Anyway, at the company I work for we managed to take a non-trivial win32 app, written in C++, and port it to Linux (tested on RedHat and Suse), Solaris, SCO UnixWare and OpenServer, HP-UX, AIX and OpenVMS. Easy no, doable yes.

Dan Shappir
Saturday, January 03, 2004

Just a note: For cross-platform scripting, the Rebol language is very impressive. This very tiny, quick interpreter runs identically on dozens of OSes:

http://www.rebol.com/platforms.shtml
http://www.rebol.com/view-platforms.shtml

Rebol prizes platform independence above all else, which is nice for some tasks. The flip side of this is that it comes at the expense of OS specific system calls.

Likes long walks, short piers
Saturday, January 03, 2004

Shlomi Fish, have you ever worked on a real java project?  Its obvious to me that you havent, but correct me if i'm wrong.  There are a lot of things that java sucks at, but a couple things its great at.  The last two java projects i've worked on wouldn't have been possible in perl without some major, custom modules (which would probably have to be done in c or c++?), and yes, it could have been done in c++, but it would have taken 3 times as long.  I'd also guess that the equivelant of 300k lines of java in C++ is something like 600k+.    As for portability?  all the developers have their own development enviorments on their WINDOWS laptops, and our staging and production envoirments are beefed up linux servers.  And guess what?  With the exception of one problem the first time we moved over, everything works! 

vince
Saturday, January 03, 2004

Another option is a combination of interpreted script with compiled code where speed is really needed. I suspect that for most applications, the need for optimized C is more in a C programmer's imagination.

Tom Hathaway
Saturday, January 03, 2004

Dan Shappir: I realize mastery of Object Oriented Programming and knowing how to avoid the write struct stuff are orthogonal. But I specified it to show that the guy who wrote it was not very clueless, and still made this (possibly common) mistake.

Actually it was much worse, as he decided to use a padding of 1 byte in the internal DLL (to save space on the disk ?) and use 4 bytes padding by the application. This made me have to write an ugly conversion problem.

In any case, the safest UNIXish way to write a binary data file is to serialize each relevant member of the participating array individually. You can do it in C++ by declaring a stream operator (as you've demonstrated), and in C by declaring a couple of nifty functions. Not too hard, but still requires a clueful developer.

Shlomi Fish
Saturday, January 03, 2004

vince: good for you and your Java project. In any case, I still think Java is used (mainly in the industry, but not only) for many tasks that are otherwise very easily done in Perl and friends. I worked on a Java project a while back:

MikMod for Java - http://t2.technion.ac.il/~shlomif/jmikmod/

It was written for JDK 1.0.x, but still can be easily ported to JDK 1.4.x. My impressions from the language were not entirely positive (but, OTOH, not entirely negative, either). Back then, I found it vastly incompatible with C or C++, it was very slow after I eliminated all pointer arithemtics, and it's quite verbose (even though I did not felt it too much). The fact all structs were references causes it to have a huge memory overhead sometimes. Its proprietary nature also is a huge drawback.

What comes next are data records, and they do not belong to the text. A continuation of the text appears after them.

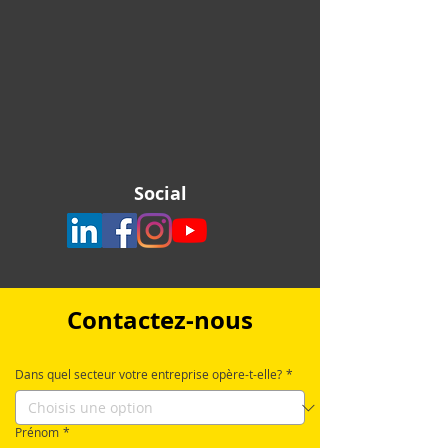
Social
Contactez-nous
Dans quel secteur votre entreprise opère-t-elle?
*
Prénom
*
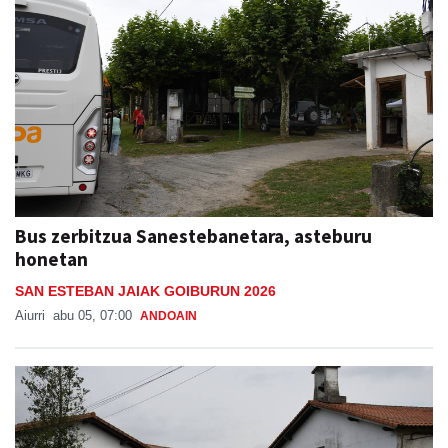
Bus zerbitzua Sanestebanetara, asteburu
honetan
SAN ESTEBAN JAIAK GOIBURUN 2026
Aiurri
abu 05, 07:00
ANDOAIN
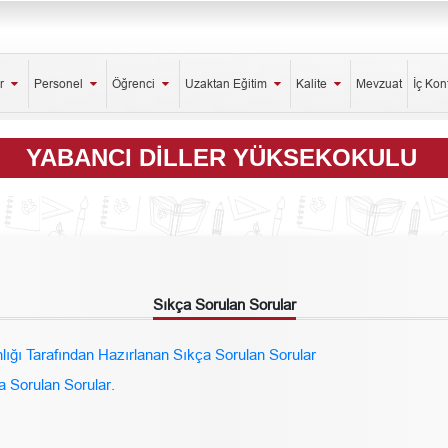
er
Personel
Öğrenci
Uzaktan Eğitim
Kalite
Mevzuat
İç Kon
YABANCI DILLER YÜKSEKOKULU
Sıkça Sorulan Sorular
lığı Tarafından Hazırlanan Sıkça Sorulan Sorular
a Sorulan Sorular.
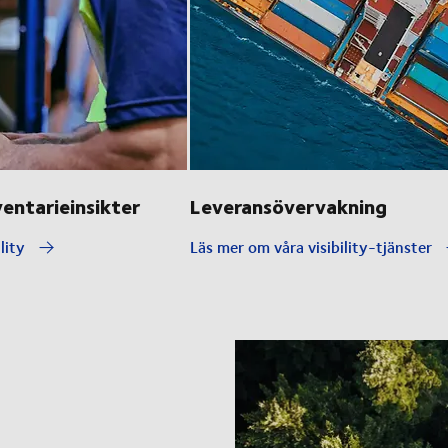
ventarieinsikter
Leveransövervakning
ility
Läs mer om våra visibility-tjänster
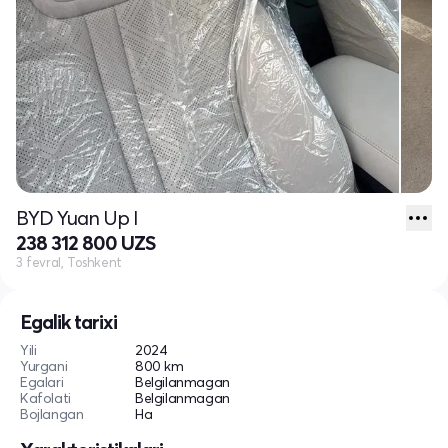
BYD Yuan Up I
238 312 800 UZS
3 fevral, Toshkent
Egalik tarixi
Yili
2024
Yurgani
800 km
Egalari
Belgilanmagan
Kafolati
Belgilanmagan
Bojlangan
Ha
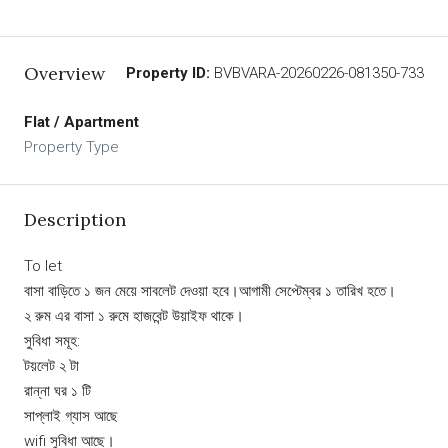
Overview
Property ID:
BVBVARA-20260226-081350-733
Flat / Apartment
Property Type
Description
To let
বাসা বাড়িতে ১ জন মেয়ে সাবলেট দেওয়া হবে।আগামী সেপ্টেম্বর ১ তারিখ হতে।
২ রুম এর বাসা ১ রুমে হাজবেন্ট উয়াইফ থাকে।
সুবিধা সমূহ:
টয়লেট ২ টা
রান্না ঘর ১ টি
সাপ্লাই গ্যাস আছে
wifi সুবিধা আছে।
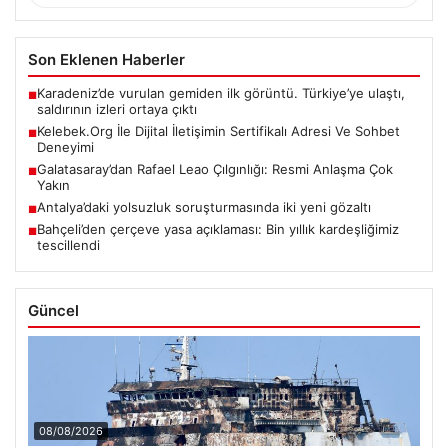
Son Eklenen Haberler
Karadeniz’de vurulan gemiden ilk görüntü. Türkiye’ye ulaştı,
■
saldırının izleri ortaya çıktı
Kelebek.Org İle Dijital İletişimin Sertifikalı Adresi Ve Sohbet
■
Deneyimi
Galatasaray’dan Rafael Leao Çılgınlığı: Resmi Anlaşma Çok
■
Yakın
Antalya’daki yolsuzluk soruşturmasında iki yeni gözaltı
■
Bahçeli’den çerçeve yasa açıklaması: Bin yıllık kardeşliğimiz
■
tescillendi
Güncel
08/08/2026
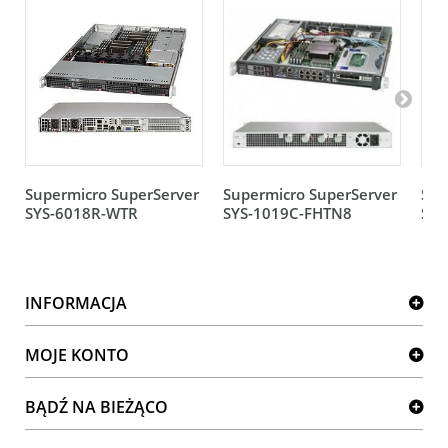
Supermicro SuperServer
Supermicro SuperServer
Sup
SYS-6018R-WTR
SYS-1019C-FHTN8
SYS
INFORMACJA
MOJE KONTO
BĄDŹ NA BIEŻĄCO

I'm not saying it does not have its uses, just that it doesn't go as far as Perl and friends do. For that matter, I also found C++ lacking in some respects and used ANSI C for one of my projects:

http://vipe.technion.ac.il/~shlomif/lecture/Freecell-Solver/slides/why_not_cpp.html

Finally, when I see a Java project in Freshmeat, I almost usually avoid trying it out. Those things are usually a dependency hell, difficult to debug, and cause too many problems.

Shlomi Fish
Saturday, January 03, 2004

Tom Hathaway: most applications need not be very fast, and can easily be written in Perl. Some applications, however, seriously do.

When working with Perl, you need to understand that some operations are fast (like regexps search and replace or built-in functions), while stupid loops, conditionals, etc. have a lot of overhead. It's kind of like working in Matlab, where you have to think in matrix operations, and cannot simply use loops all over the place. (or it will be dog slow).

Shlomi Fish
Saturday, January 03, 2004

As a windows programmer I have always been frustrated by windows mechanisms not available in unix. I hadnt really considered that it goes the other way also. What are these unix mechanisms your mention?

Curious Windows Kernel Programmer
Saturday, January 03, 2004

Curious Windows Kernel Programmer: well, here are a few things off the top of the head:

1. A fork()-equivalent system call is not available in Win32. What fork() does is clone the current process into a parent
and a child that differ only in the function return value.

fork is very useful for creating Internet servers and for security, and the entire UNIX multi-processing is based on fork() and execve().

2. All major GUI libraries for UNIX have better geometry managers than X,Y. Like tables, or packing. (and naturally still support X,Y). The Win32 API suppports only X,Y, and creating
Windows that can be easily resized usually requires implementing this logic yourself. And different fonts can make your dialog unusable.

3. I personally find the Win32 API to be over-engineered and much less usable than the UNIX API. Why do you need to pass 7 arguments to the core function that opens a file? (In UNIX it's 3 or 2 for fopen).

4. There are much fewer signals available on Windows than on UNIX. (including the useful SIGUSR1 and SIGUSR2 signals).

5. Some user-id/process-id functions have no Windows equivalents.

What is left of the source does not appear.